An assertive China, combined with the global consequences of environmental policy in developing countries, means they are already big factors for future investment returns, regardless of direct holdings. In the past, emerging market equities were a way of diversifying returns from developed markets. These benefits still exist, but positive correlations between equity markets have risen.

 

 

It may be that going forward, the best diversification is offered by spreading non-western exposure into other asset classes, such as currencies and government bonds. Then there are commodities, which will still be volatile in recessions, but do hedge against inflation in boom cycles.

For investors in shares, the case for non-western companies is the cheaper valuation and potentially higher rates of growth. Different governance structures do pose a risk, as does regulation, although there are aspects of control that the west can learn from China, which is intolerant of its tech companies having too much power and abusing their market position. That may bring uncertainty for investors, but it encourages competition, which is healthy for the economy and capital markets in the long run.  

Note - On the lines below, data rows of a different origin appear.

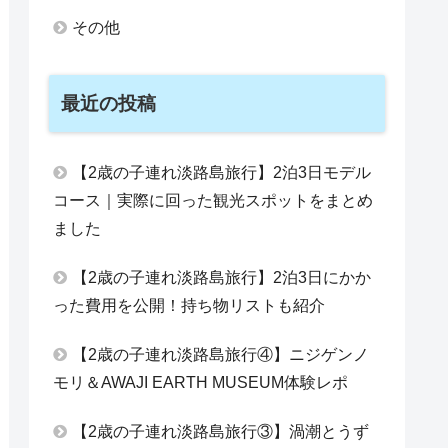
その他
最近の投稿
【2歳の子連れ淡路島旅行】2泊3日モデル
コース｜実際に回った観光スポットをまとめ
ました
【2歳の子連れ淡路島旅行】2泊3日にかか
った費用を公開！持ち物リストも紹介
【2歳の子連れ淡路島旅行④】ニジゲンノ
モリ＆AWAJI EARTH MUSEUM体験レポ
【2歳の子連れ淡路島旅行③】渦潮とうず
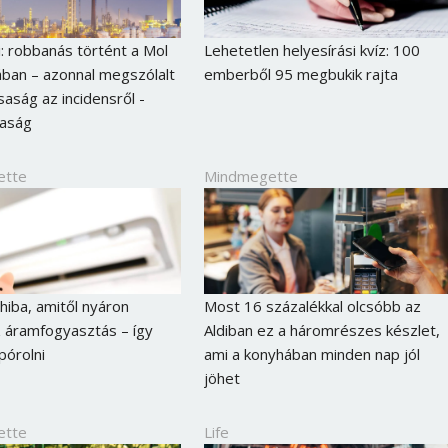
i: robbanás történt a Mol
Lehetetlen helyesírási kvíz: 100
ában – azonnal megszólalt
emberből 95 megbukik rajta
saság az incidensről -
daság
ette
Mindmegette
 hiba, amitől nyáron
Most 16 százalékkal olcsóbb az
 áramfogyasztás – így
Aldiban ez a háromrészes készlet,
pórolni
ami a konyhában minden nap jól
jöhet
ette
Life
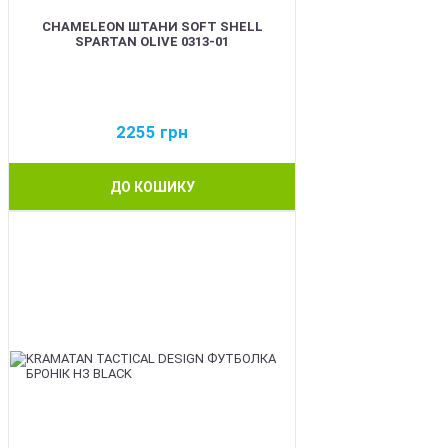
CHAMELEON ШТАНИ SOFT SHELL
SPARTAN OLIVE 0313-01
2255
грн
ДО КОШИКУ
BEST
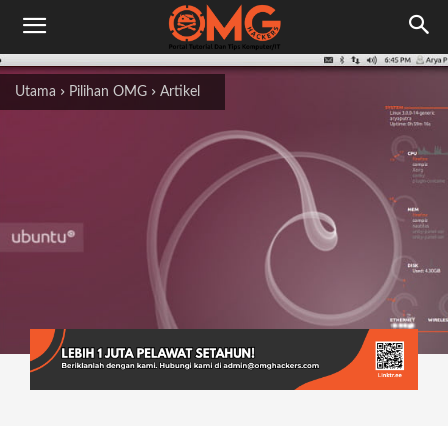
Utama
Pilihan OMG
Artikel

There is also an argument that the demise of western dominance is a good thing. Africans do not even have to go as far back as the trans-Atlantic slave trade or Belgium’s brutal rule of the Congo to recount instances where they’ve been hard done by. Conditions of loans in the post-imperial era have in many instances been less benign than those from the Chinese.

Moral equivalence aside, China winning the upper hand completely would not be a happy outcome. The challenge for governments of other developed countries is to come up with a policy mix that acknowledges China’s power and engages it, without being hoodwinked. A core element will be sustainability in developing economies, that presents costs but where there is a need and competition for capital there are investing opportunities.